L'histoire, cette « fabrique des historiens » où se conçoivent et se construisent les mémoires et les sens des peuples, a toujours été, c'est une évidence, un enjeu politique et social crucial. Et aujourd'hui plus que jamais, tant les moyens de manipulation et de falsification de la réalité en général et de « la réalité historique » en particulier, ont atteint une côte dangereuse grâce à la multiplication d'historiens « spin doctors », au degré de sophistication illimité des NTIC et à des auditoires généralement passifs. Ce danger est d'autant plus réel qu'on assiste, depuis quelques années, à de nombreuses entreprises, aussi insidieuses que systématiques, de reconstruction de la réalité historique à partir des textes sacrés de religions « rabaissés » au niveau de programmes de travail et d'action par des formations politiques extrémistes institutionnalisées comme la grande majorité des partis et des organisations sionistes, néoconservateurs et islamiques. C'est pourquoi, il peut s'avérer utile sinon nécessaire de s'intéresser aux travaux ardus mais originaux d'OSWALD SPENGLER sur l'histoire universelle d'autant qu'ils sont inexplicablement frappés d'ostracisme.
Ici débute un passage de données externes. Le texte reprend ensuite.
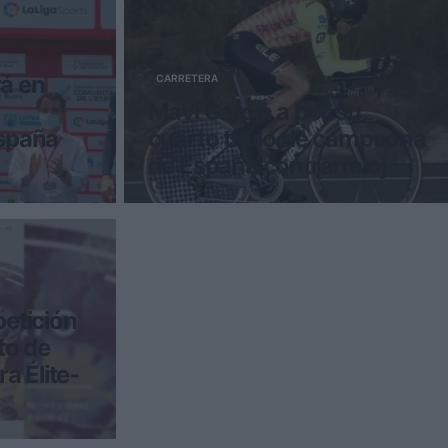
rá en
CARRETERA
Mavi García a por su
spaña
cuarto título de campeona
de España contrarreloj
e defender su
El Campeonato de España de Ciclismo
 tercer
en Carretera élite-sub23 2022 arranca
di
este viernes en Mallorca con la
etición
to de
a Élite-
la de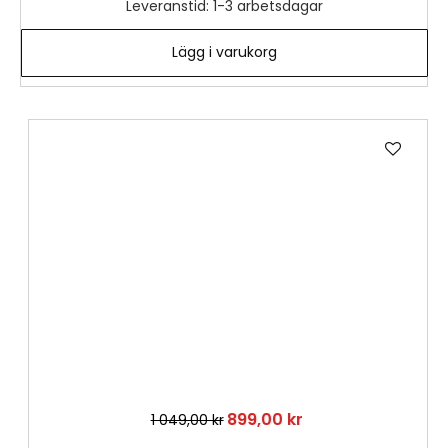
Leveranstid: 1-3 arbetsdagar
Lägg i varukorg
Lägg
till
i
önske
899,00 kr
1 049,00 kr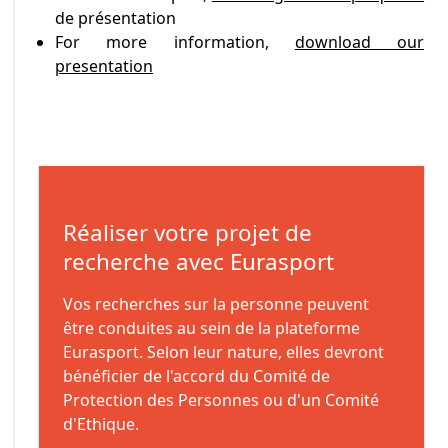
de présentation
For more information,
download our
presentation
Réaliser votre projet de
recherche avec Eurasport
Vos recherches sur la personne peuvent
être conduites au sein de la plateforme
Eurasport. Selon leur nature, elles devront
bénéficier de l'accord du Comité de
Protection des Personnes ou d'un Comité
d'Ethique.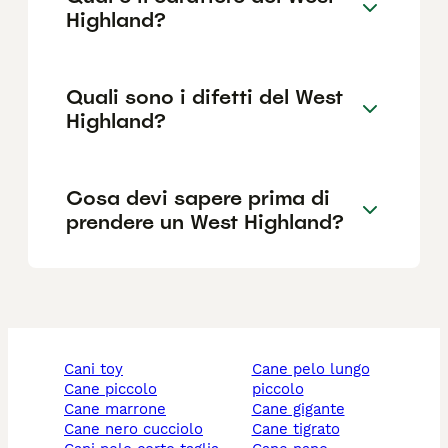
Highland?
Quali sono i difetti del West
Highland?
Cosa devi sapere prima di
prendere un West Highland?
cani toy
cane pelo lungo
cane piccolo
piccolo
cane marrone
cane gigante
cane nero cucciolo
cane tigrato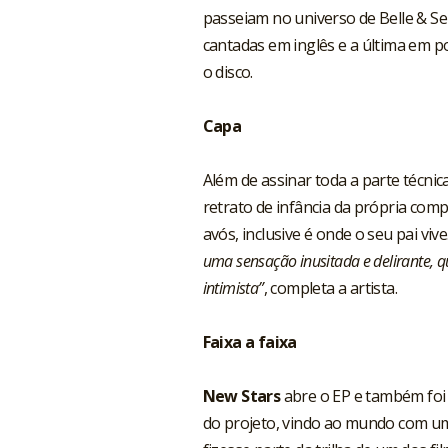
passeiam no universo de Belle & Seb
cantadas em inglês e a última em p
o disco.
Capa
Além de assinar toda a parte técni
retrato de infância da própria comp
avós, inclusive é onde o seu pai vive
uma sensação inusitada e delirante, 
intimista”
, completa a artista.
Faixa a faixa
New Stars
abre o EP e também foi e
do projeto, vindo ao mundo com 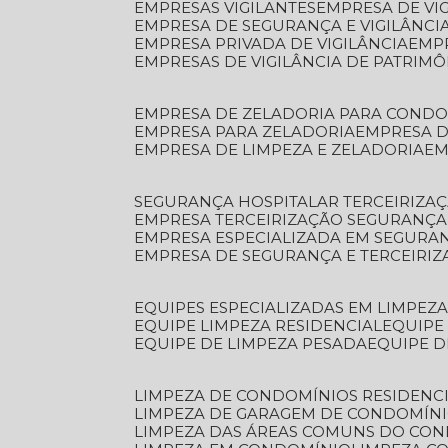
EMPRESAS VIGILANTES
EMPRESA DE VI
EMPRESA DE SEGURANÇA E VIGILÂNCI
EMPRESA PRIVADA DE VIGILÂNCIA
EMP
EMPRESAS DE VIGILÂNCIA DE PATRIM
EMPRESA DE ZELADORIA PARA COND
EMPRESA PARA ZELADORIA
EMPRESA 
EMPRESA DE LIMPEZA E ZELADORIA
E
SEGURANÇA HOSPITALAR TERCEIRIZA
EMPRESA TERCEIRIZAÇÃO SEGURANÇ
EMPRESA ESPECIALIZADA EM SEGURA
EMPRESA DE SEGURANÇA E TERCEIRI
EQUIPES ESPECIALIZADAS EM LIMPEZ
EQUIPE LIMPEZA RESIDENCIAL
EQUIP
EQUIPE DE LIMPEZA PESADA
EQUIPE 
LIMPEZA DE CONDOMÍNIOS RESIDENCI
LIMPEZA DE GARAGEM DE CONDOMÍN
LIMPEZA DAS ÁREAS COMUNS DO CO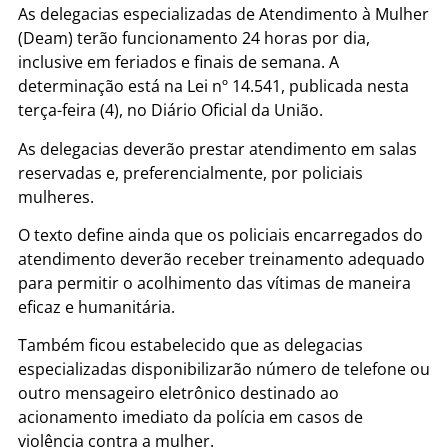
As delegacias especializadas de Atendimento à Mulher
(Deam) terão funcionamento 24 horas por dia,
inclusive em feriados e finais de semana. A
determinação está na Lei nº 14.541, publicada nesta
terça-feira (4), no Diário Oficial da União.
As delegacias deverão prestar atendimento em salas
reservadas e, preferencialmente, por policiais
mulheres.
O texto define ainda que os policiais encarregados do
atendimento deverão receber treinamento adequado
para permitir o acolhimento das vítimas de maneira
eficaz e humanitária.
Também ficou estabelecido que as delegacias
especializadas disponibilizarão número de telefone ou
outro mensageiro eletrônico destinado ao
acionamento imediato da polícia em casos de
violência contra a mulher.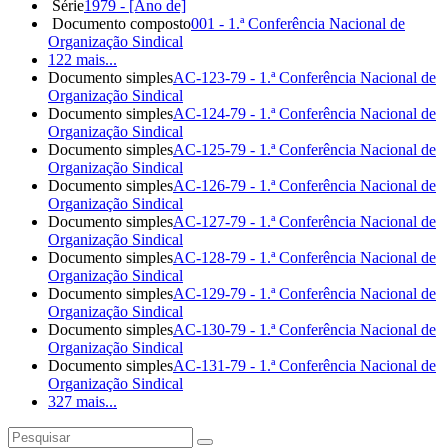
Série
1979 - [Ano de]
Documento composto
001 - 1.ª Conferência Nacional de
Organização Sindical
122 mais...
Documento simples
AC-123-79 - 1.ª Conferência Nacional de
Organização Sindical
Documento simples
AC-124-79 - 1.ª Conferência Nacional de
Organização Sindical
Documento simples
AC-125-79 - 1.ª Conferência Nacional de
Organização Sindical
Documento simples
AC-126-79 - 1.ª Conferência Nacional de
Organização Sindical
Documento simples
AC-127-79 - 1.ª Conferência Nacional de
Organização Sindical
Documento simples
AC-128-79 - 1.ª Conferência Nacional de
Organização Sindical
Documento simples
AC-129-79 - 1.ª Conferência Nacional de
Organização Sindical
Documento simples
AC-130-79 - 1.ª Conferência Nacional de
Organização Sindical
Documento simples
AC-131-79 - 1.ª Conferência Nacional de
Organização Sindical
327 mais...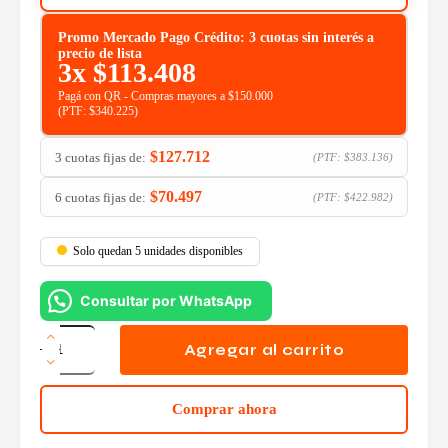
Promo Mercado Pago Crédito: 3 cuotas sin interés a
precio de lista
3x
$
113.408
Pagá con QR - Compras mayores a $150.000
(PTF:
$
340.225
)
$
127.712
3 cuotas fijas de:
(PTF:
$
383.136
)
$
70.497
6 cuotas fijas de:
(PTF:
$
422.982
)
Solo quedan 5 unidades disponibles
Consultar por WhatsApp
Mother
Gigabyte
Agregar al carrito
B860
DS3H
WIFI6E
Comprar ahora
cantidad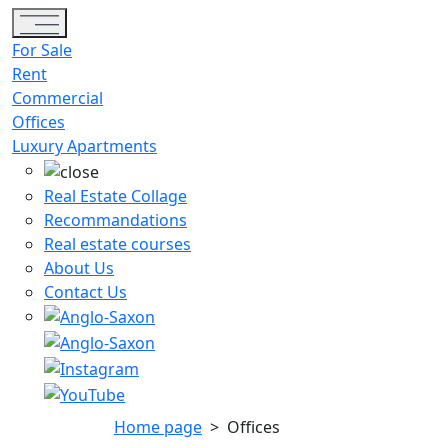
Toggle navigation
For Sale
Rent
Commercial
Offices
Luxury Apartments
Real Estate Collage
Recommandations
Real estate courses
About Us
Contact Us
Home page
>
Offices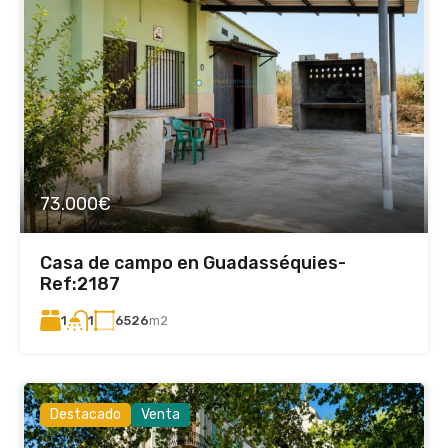
73.000€
Casa de campo en Guadasséquies-
Ref:2187
1
6526
m2
1
Destacado
Venta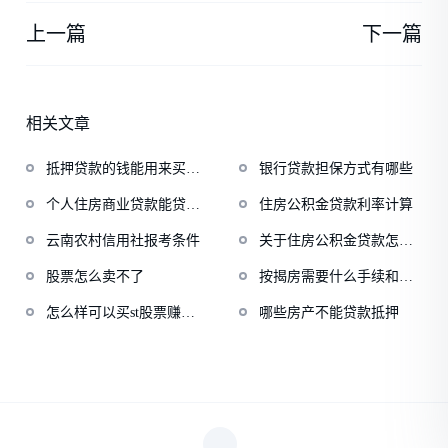
上一篇
下一篇
相关文章
抵押贷款的钱能用来买房
银行贷款担保方式有哪些
吗
个人住房商业贷款能贷多
住房公积金贷款利率计算
少
云南农村信用社报考条件
关于住房公积金贷款怎么
贷
股票怎么卖不了
按揭房需要什么手续和条
件
怎么样可以买st股票赚钱
哪些房产不能贷款抵押
呢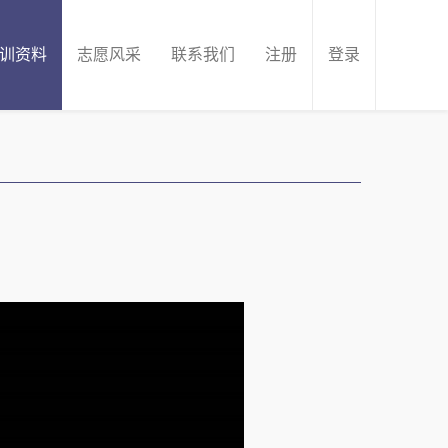
训资料
志愿风采
联系我们
注册
登录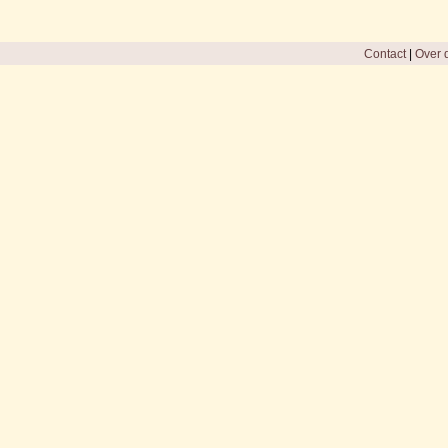
Contact
|
Over d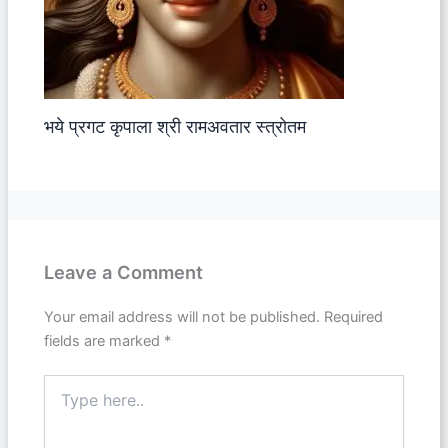
भये प्रगट कृपाला श्री रामअवतार स्त्रोतम
Leave a Comment
Your email address will not be published.
Required
fields are marked
*
Type
here..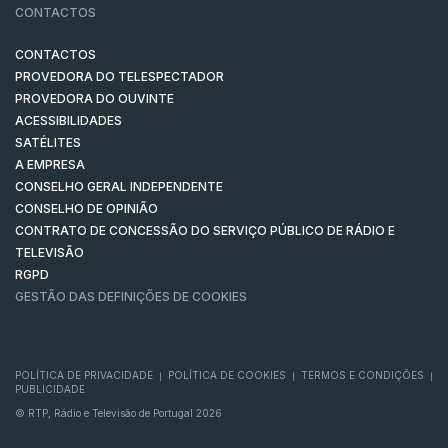
CONTACTOS
CONTACTOS
PROVEDORA DO TELESPECTADOR
PROVEDORA DO OUVINTE
ACESSIBILIDADES
SATÉLITES
A EMPRESA
CONSELHO GERAL INDEPENDENTE
CONSELHO DE OPINIÃO
CONTRATO DE CONCESSÃO DO SERVIÇO PÚBLICO DE RÁDIO E
TELEVISÃO
RGPD
GESTÃO DAS DEFINIÇÕES DE COOKIES
POLÍTICA DE PRIVACIDADE
POLÍTICA DE COOKIES
TERMOS E CONDIÇÕES
|
|
|
PUBLICIDADE
© RTP, Rádio e Televisão de Portugal 2026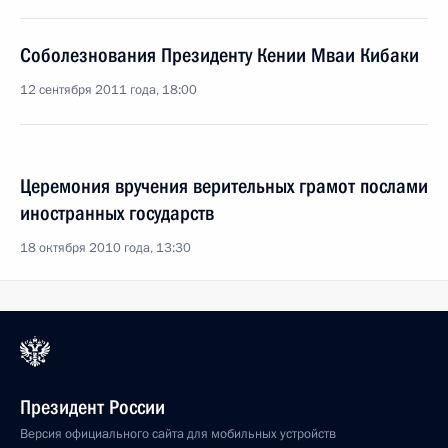
Соболезнования Президенту Кении Мваи Кибаки
12 сентября 2011 года, 18:00
Церемония вручения верительных грамот послами
иностранных государств
18 октября 2010 года, 13:30
Президент России
Версия официального сайта для мобильных устройств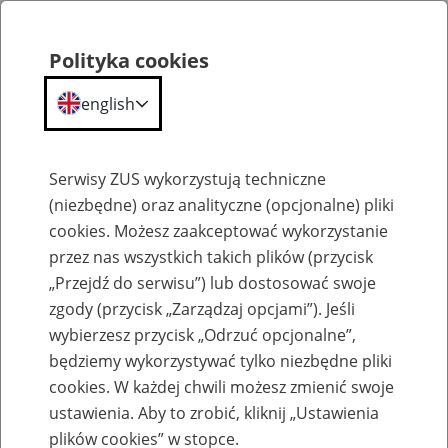
Polityka cookies
english
Menu
Search
Serwisy ZUS wykorzystują techniczne
(niezbędne) oraz analityczne (opcjonalne) pliki
cookies. Możesz zaakceptować wykorzystanie
Szkolenia
przez nas wszystkich takich plików (przycisk
„Przejdź do serwisu”) lub dostosować swoje
zgody (przycisk „Zarządzaj opcjami”). Jeśli
wybierzesz przycisk „Odrzuć opcjonalne”,
będziemy wykorzystywać tylko niezbędne pliki
cookies. W każdej chwili możesz zmienić swoje
Zaproś ZUS do siebie - zakładanie profili
ustawienia. Aby to zrobić, kliknij „Ustawienia
eZUS w siedzibie Twojej firmy
plików cookies” w stopce.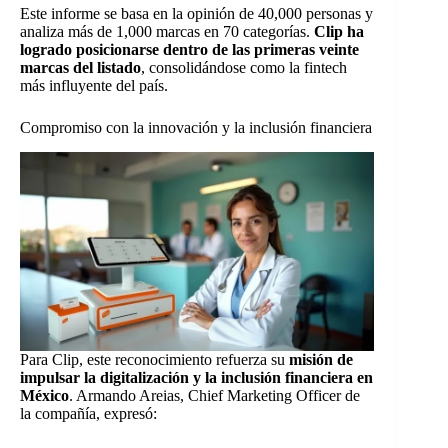
Este informe se basa en la opinión de 40,000 personas y
analiza más de 1,000 marcas en 70 categorías.
Clip ha
logrado posicionarse dentro de las primeras veinte
marcas del listado
, consolidándose como la fintech
más influyente del país.
Compromiso con la innovación y la inclusión financiera
Para Clip, este reconocimiento refuerza su
misión de
impulsar la digitalización y la inclusión financiera en
México
. Armando Areias, Chief Marketing Officer de
la compañía, expresó: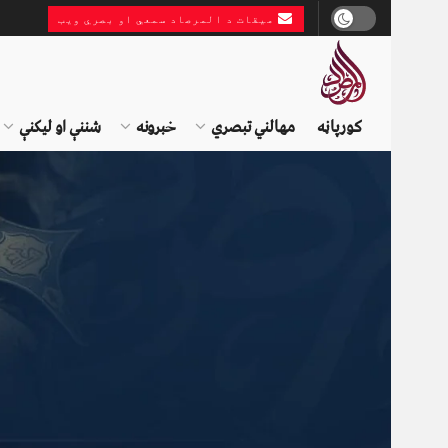
میقات د المرصاد سمعي او بصري ویب
کورپاڼه
مهالني تبصري
خبرونه
شننې او لیکنې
UN SAVANT COMME SEULE L'ALLEMAGNE PEUT PRODUIRE OSWALD SPENGLER

(1880-1936) est un philosophe, un historien et un érudit comme seule l'Allemagne peut produire. Fortement influencé par GOETHE, NIETZSCHE ET LEIBNIZ dont il revendique explicitement l'héritage, SPENGLER, que d'aucuns considèrent comme « la figure phare de la révolution conservatrice », est l'auteur d'une monumentale étude historique intitulée « Le déclin de l'Occident, esquisse d'une morphologie de l'histoire universelle » qui, bien que fortement controversée pour être, semble-t-il, une œuvre de référence autant pour les idéologues de l'Allemagne nazie que pour les penseurs « occidentalistes » comme Samuel Huntington et les idéologues du « choc des civilisations », n'en demeure pas moins considérée comme une rupture épistémologique de la science historique. Que dit en substance Oswald Spengler ?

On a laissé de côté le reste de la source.